The Commerce Department has been handing out grants to fund a way for Americans to use a single password anytime they shop, bank, pay bills or engage in any other online activity that requires logging in and verifying identity.

In effect, President Obama’s administration is trying to bring an end to Americans having different passwords for each online account. Almost $3 million in grants were given out for the project this week through the department’s National Institute of Standards and Technology, as part of its National Strategy for Trusted Identities in Cyberspace project.

“The grants announced will help spur development of new initiatives that aim to protect people and business from online identity theft and fraud,” Commerce Secretary Bruce Andrews said.

There are more than 300,000 cases of identity theft annually, according to the Federal Trade Commission. Home Depot reported Thursday that hackers gained access to 56 million credit and debit cards in a breach of its systems. Last year, 40 million cards were compromised in a breach of Target’s system.

The new initiatives would help create a “federated identity” system in which a single online provider would “vouch” for the user at other websites. The online user would choose the provider that vouched for them.

NIST spokeswoman Jennifer Huergo said the grants would help create a “marketplace of options so that you as a consumer could choose different identity providers that you trust.”

She added that “federated identity” was a technical term that the computer experts coined.

“It sounds like ‘federal’ but it’s not that at all. It’s a term of art, I guess, for authentication. It comes from the IT people,” she said.

Ryan Radia, associate director of technology studies at the free-market think tank Competitive Enterprise Institute, said the project’s stated goal of a more secure Internet was laudable, but still better served by the private sector alone. The odds that any identity system starting out as voluntary eventually becomes mandatory is much greater if the government is involved, he said. He also dismissed NIST’s claim that the technology could not be created without the grants.

“A Visa or Mastercard issued by a community bank in any small town can be used in any country around the world. That wasn’t the result of any government initiative,” Radia said, adding that government involvement might even retard the growth of privacy technology.

The government has given out about $19 million in grants through the NSTIC project since its creation in 2011.

Atlanta-based mobile trade association GSMA won an $822,000 grant to create a system that will be usable on different mobile networks. It is partnering with “America’s four major mobile network operators,” NIST said. Although neither NIST nor GSMA would disclose who the operators are, the four with the most subscribers in the U.S. are T-Mobile, AT&T, Verizon and Sprint, according to Bloomberg.
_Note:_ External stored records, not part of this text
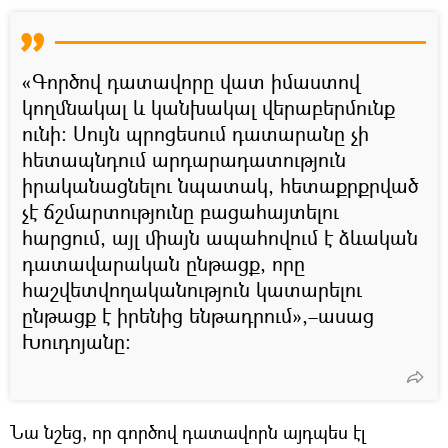
«Գործով դատավորը վատ իմաստով
կողմնակալ և կանխակալ վերաբերմունք
ունի։ Սույն պրոցեսում դատարանը չի
հետապնդում արդարադատություն
իրականացնելու նպատակ, հետաքրքրված
չէ ճշմարտությունը բացահայտելու
հարցում, այլ միայն ապահովում է ձևական
դատավարական ընթացք, որը
հաշվետվողականություն կատարելու
ընթացք է իրենից ենթադրում»,–ասաց
Խուդոյանը։
Նա նշեց, որ գործով դատավորն այդպես էլ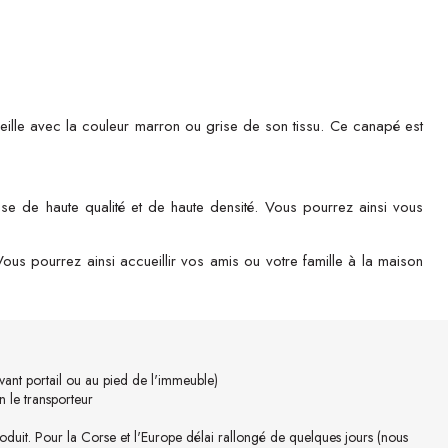
veille avec la couleur marron ou grise de son tissu. Ce canapé est
e de haute qualité et de haute densité. Vous pourrez ainsi vous
us pourrez ainsi accueillir vos amis ou votre famille à la maison
ant portail ou au pied de l'immeuble)
 le transporteur
oduit. Pour la Corse et l'Europe délai rallongé de quelques jours (nous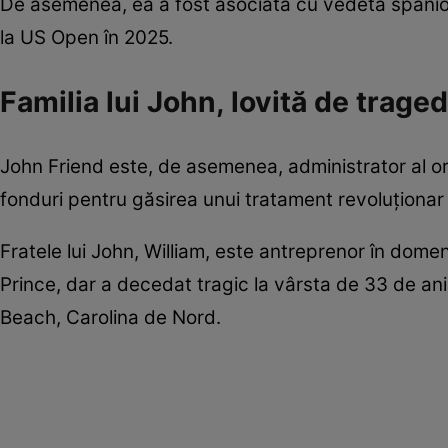
De asemenea, ea a fost asociată cu vedeta spaniol
la US Open în 2025.
Familia lui John, lovită de traged
John Friend este, de asemenea, administrator al org
fonduri pentru găsirea unui tratament revoluționar
Fratele lui John, William, este antreprenor în dom
Prince, dar a decedat tragic la vârsta de 33 de ani,
Beach, Carolina de Nord.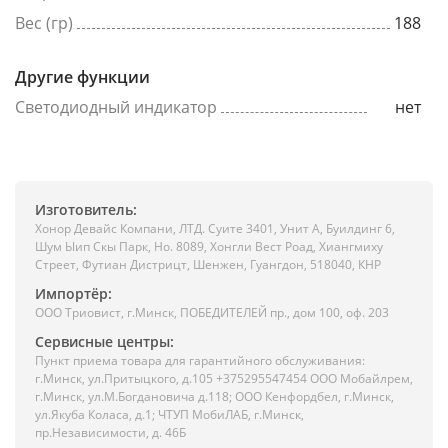
Вес (гр)
188
Другие функции
Светодиодный индикатор
нет
Изготовитель:
Хонор Девайс Компани, ЛТД. Суите 3401, Унит A, Буилдинг 6,
Шум Ыип Скы Парк, Но. 8089, Хонгли Вест Роад, Xиангмиху
Стреет, Футиан Дистрицт, Шенжен, Гуангдон, 518040, КНР
Импортёр:
ООО Триовист, г.Минск, ПОБЕДИТЕЛЕЙ пр., дом 100, оф. 203
Сервисные центры:
Пункт приема товара для гарантийного обслуживания:
г.Минск, ул.Притыцкого, д.105 +375295547454 ООО Мобайлрем,
г.Минск, ул.М.Богдановича д.118; ООО Кенфордбел, г.Минск,
ул.Якуба Коласа, д.1; ЧТУП МобиЛАБ, г.Минск,
пр.Независимости, д. 46Б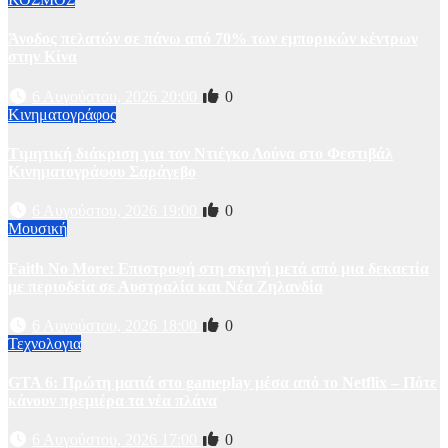
Άνοδος πελατών σε πάνω από 70% των εμπορικών κέντρων
στην Κίνα
6 Αυγούστου, 2026 20:00
0
Κινηματογράφος
Τιμητική διάκριση για τον Ντιέγκο Λούνα στο Φεστιβάλ
Κινηματογράφου Σαράγεβο
6 Αυγούστου, 2026 19:00
0
Μουσική
Faith No More: Επιστροφή στη σκηνή μετά από μια δεκαετία
με περιοδεία σε Αυστραλία και Νέα Ζηλανδία
6 Αυγούστου, 2026 18:00
0
Τεχνολογια
GTA 6: Πρώτη ματιά στο gameplay μέσα από το Netflix – Πότε
κάνουν πρεμιέρα τα νέα πλάνα
6 Αυγούστου, 2026 17:00
0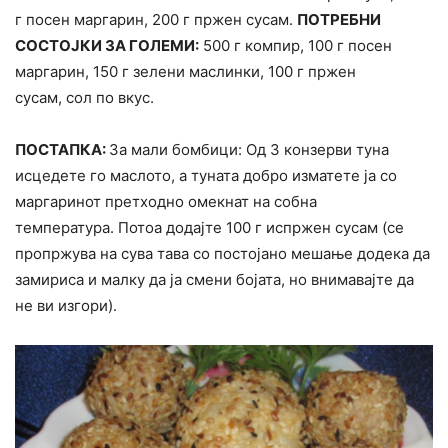
г посен маргарин, 200 г пржен сусам.
ПОТРЕБНИ
СОСТОЈКИ ЗА ГОЛЕМИ:
500 г компир, 100 г посен
маргарин, 150 г зелени маслинки, 100 г пржен
сусам, сол по вкус.
ПОСТАПКА:
За мали бомбици: Од 3 конзерви туна
исцедете го маслото, а туната добро изматете ја со
маргаринот претходно омекнат на собна
температура. Потоа додајте 100 г испржен сусам (се
пропржува на сува тава со постојано мешање додека да
замириса и малку да ја смени бојата, но внимавајте да
не ви изгори).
The $1.2 million grant to Confyrm of San Francisco would be to work on the federated system and find a way to track identity thieves.
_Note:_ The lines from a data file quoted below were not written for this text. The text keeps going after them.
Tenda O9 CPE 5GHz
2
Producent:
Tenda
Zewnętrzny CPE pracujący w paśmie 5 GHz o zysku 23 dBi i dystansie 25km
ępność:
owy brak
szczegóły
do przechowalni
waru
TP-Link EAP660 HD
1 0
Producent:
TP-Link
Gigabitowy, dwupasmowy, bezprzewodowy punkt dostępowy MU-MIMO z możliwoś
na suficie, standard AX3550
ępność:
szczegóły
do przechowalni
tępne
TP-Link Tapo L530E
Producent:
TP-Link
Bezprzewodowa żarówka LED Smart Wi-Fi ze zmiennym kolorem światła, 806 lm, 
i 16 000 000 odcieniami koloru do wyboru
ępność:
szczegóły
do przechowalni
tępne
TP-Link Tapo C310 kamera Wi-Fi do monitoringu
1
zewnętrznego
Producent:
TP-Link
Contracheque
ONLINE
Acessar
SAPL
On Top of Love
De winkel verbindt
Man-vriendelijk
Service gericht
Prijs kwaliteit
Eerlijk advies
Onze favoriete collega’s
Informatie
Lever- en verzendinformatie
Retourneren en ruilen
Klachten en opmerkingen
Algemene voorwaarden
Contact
MorphoTrust USA’s grant is to demonstrate “how existing state-issued credentials such as driver’s licenses can be extended into the online world to enable new types of online citizen services.” That would include things like applying for federal benefits.

“Since the government has a pretty good idea of who you are, they could be an identity provider,” Huergo said.
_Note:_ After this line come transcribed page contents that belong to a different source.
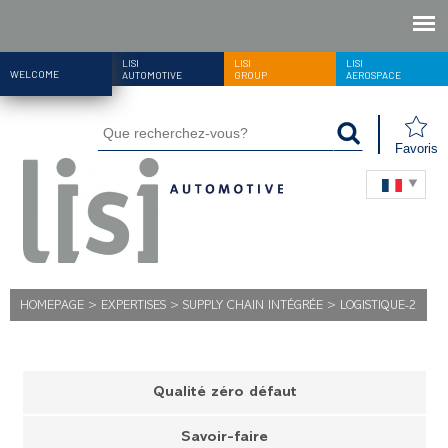
LISI
LISI
LISI
WELCOME
AUTOMOTIVE
GROUP
AEROSPACE
Favoris
HOMEPAGE
>
EXPERTISES
>
SUPPLY CHAIN INTÉGRÉE
>
LOGISTIQUE-2
Qualité zéro défaut
Savoir-faire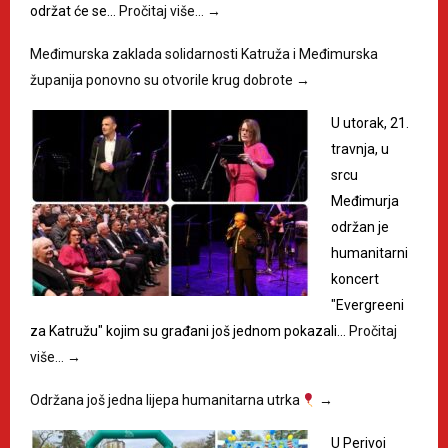
održat će se…
Pročitaj više…
→
Međimurska zaklada solidarnosti Katruža i Međimurska
županija ponovno su otvorile krug dobrote
→
U utorak, 21.
travnja, u
srcu
Međimurja
održan je
humanitarni
koncert
"Evergreeni
za Katružu" kojim su građani još jednom pokazali…
Pročitaj
više…
→
Održana još jedna lijepa humanitarna utrka
→
U Perivoj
While the system would eliminate the need for multiple passwords at different websites — many users employ the same password over and over again, making potential theft easier — it also would create a potential “all your eggs in one basket” scenario. Should the one provider that vouches for a user be breached, most of that person’s information would be at risk.

“That is a concern that has been raised,” Huergo said, but argued that consolidating the information was still a better idea than the current setup. “Right now we have our eggs all over the place … this would give people the opportunity to reduce the number of baskets that contain their private information.”